Posted by: Mehrin | June 19, 2007 at 11:01 AM
The condition you describe...being here and there, is one many of us share. bell hooks described it as "when home is no longer just one place." All I can say is, accept it, it makes for a more complex and interesting life...and food!
Posted by: hungry girl | June 19, 2007 at 12:41 PM
just on wednesdays?! really?
well, nevermind that, this flan looks delicious!
Posted by: aria | June 19, 2007 at 07:19 PM
Lovely, lovely, lovely, word one to word end.
Posted by: Alanna | June 19, 2007 at 10:24 PM
Thank you, thank you, thank you, guys. What a welcome back!
Posted by: Luisa | June 19, 2007 at 10:38 PM
What a great post. I can see why Alanna recommended reading this word for word. Just exquisite writing.

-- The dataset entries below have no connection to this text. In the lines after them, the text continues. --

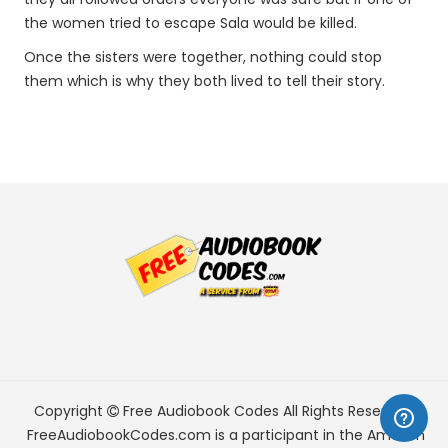
the women tried to escape Sala would be killed.
Once the sisters were together, nothing could stop
them which is why they both lived to tell their story.
Copyright
Free Audiobook Codes
All Rights Reserved.
FreeAudiobookCodes.com is a participant in the Amazon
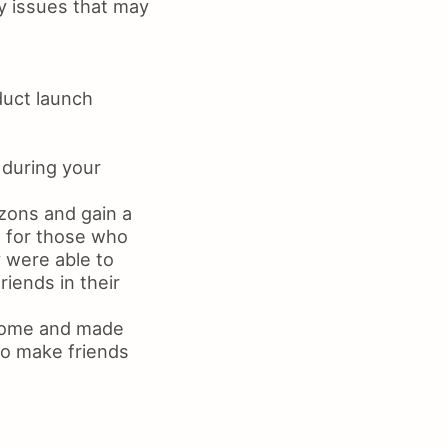
ny issues that may
duct launch
 during your
zons and gain a
e for those who
 were able to
iends in their
 home and made
to make friends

Posted by: Kalyn | June 20, 2007 at 09:14 AM
All I can say is... amen. I feel it myself, too, every day, but you've said it far better than I ever could.
Posted by: Melissa | June 20, 2007 at 12:08 PM
I'm a couple days late - where does time go? - but had to add my voice to the chorus. Stunning post, friend. xo!
Posted by: Molly | June 20, 2007 at 01:11 PM
Having just said goodbye to my dearest mum as she headed back to England, this post pulled on my heartstrings in a way no other post ever has. It's good to know others feel the same despair at not being in two places at once
xx
Posted by: gemma | June 20, 2007 at 06:02 PM
That is a very beautiful and touching post. Reading it made me realise how lucky I am to have all my family so close by.
Posted by: Honeybee | June 21, 2007 at 03:00 AM
Beautiful writing, Luisa, and beautiful sentiments. You've just popped up to #1 in my list of favorite foodie blogs.
Posted by: Bobbie | June 21, 2007 at 09:26 AM
Luisa! Others here have rightly expressed your abundant talent. I read your post and immediately starting back and the beginning - twice.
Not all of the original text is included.